> [Requirement] Leave out the images; return the rest of the data exactly.

> [Dataset]
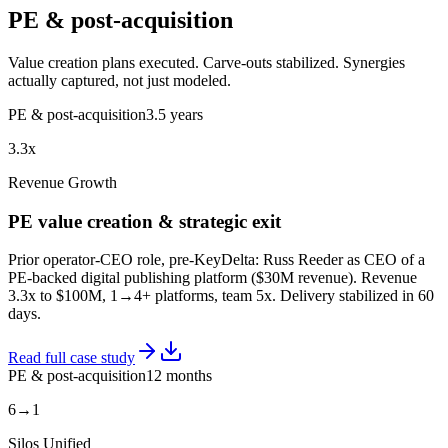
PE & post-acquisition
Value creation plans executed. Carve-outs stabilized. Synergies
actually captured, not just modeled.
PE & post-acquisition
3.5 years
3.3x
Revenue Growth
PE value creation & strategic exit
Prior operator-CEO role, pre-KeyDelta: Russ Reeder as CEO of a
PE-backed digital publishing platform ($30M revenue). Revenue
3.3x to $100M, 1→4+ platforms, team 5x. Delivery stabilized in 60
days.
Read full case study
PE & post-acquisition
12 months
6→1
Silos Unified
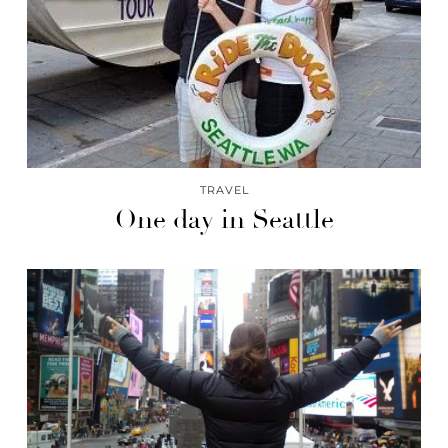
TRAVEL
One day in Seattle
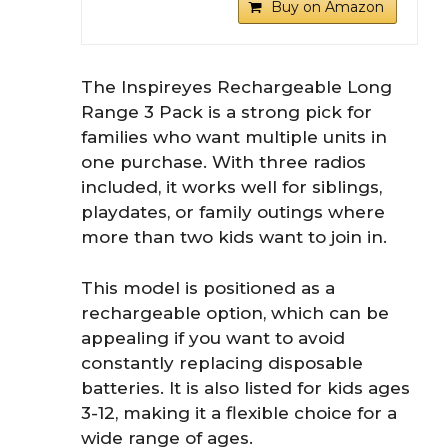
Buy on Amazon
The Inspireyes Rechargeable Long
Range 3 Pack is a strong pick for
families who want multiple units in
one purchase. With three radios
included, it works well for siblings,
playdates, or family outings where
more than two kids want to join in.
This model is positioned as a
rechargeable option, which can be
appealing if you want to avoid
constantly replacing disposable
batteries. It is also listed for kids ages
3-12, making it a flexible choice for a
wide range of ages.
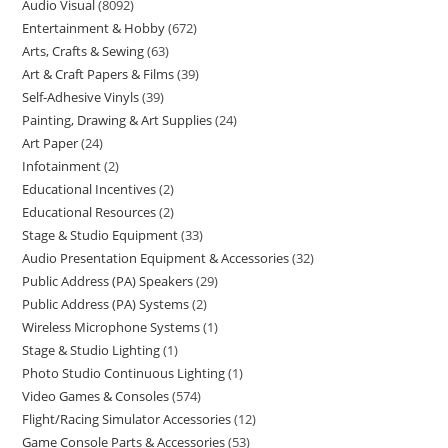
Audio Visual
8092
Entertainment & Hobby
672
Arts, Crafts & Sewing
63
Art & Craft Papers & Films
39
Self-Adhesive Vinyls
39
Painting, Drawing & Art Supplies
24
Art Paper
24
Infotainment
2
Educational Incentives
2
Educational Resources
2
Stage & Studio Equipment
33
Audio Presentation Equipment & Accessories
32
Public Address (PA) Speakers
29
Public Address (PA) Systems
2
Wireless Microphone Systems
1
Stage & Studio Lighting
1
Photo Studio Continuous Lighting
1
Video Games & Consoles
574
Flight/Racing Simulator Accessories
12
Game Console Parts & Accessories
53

> [Solution to this exercise]
PE & post-acquisition
Value creation plans executed. Carve-outs stabilized. Synergies
actually captured, not just modeled.
PE & post-acquisition
3.5 years
3.3x
Revenue Growth
PE value creation & strategic exit
Prior operator-CEO role, pre-KeyDelta: Russ Reeder as CEO of a
PE-backed digital publishing platform ($30M revenue). Revenue
3.3x to $100M, 1→4+ platforms, team 5x. Delivery stabilized in 60
days.
Read full case study
PE & post-acquisition
12 months
6→1
Silos Unified
TRAVEL
One day in Seattle
Buy on Amazon
The Inspireyes Rechargeable Long
Range 3 Pack is a strong pick for
families who want multiple units in
one purchase. With three radios
included, it works well for siblings,
playdates, or family outings where
more than two kids want to join in.
This model is positioned as a
rechargeable option, which can be
appealing if you want to avoid
constantly replacing disposable
batteries. It is also listed for kids ages
3-12, making it a flexible choice for a
wide range of ages.
Audio Visual
8092
Entertainment & Hobby
672
Arts, Crafts & Sewing
63
Art & Craft Papers & Films
39
Self-Adhesive Vinyls
39
Painting, Drawing & Art Supplies
24
Art Paper
24
Infotainment
2
Educational Incentives
2
Educational Resources
2
Stage & Studio Equipment
33
Audio Presentation Equipment & Accessories
32
Public Address (PA) Speakers
29
Public Address (PA) Systems
2
Wireless Microphone Systems
1
Stage & Studio Lighting
1
Photo Studio Continuous Lighting
1
Video Games & Consoles
574
Flight/Racing Simulator Accessories
12
Game Console Parts & Accessories
53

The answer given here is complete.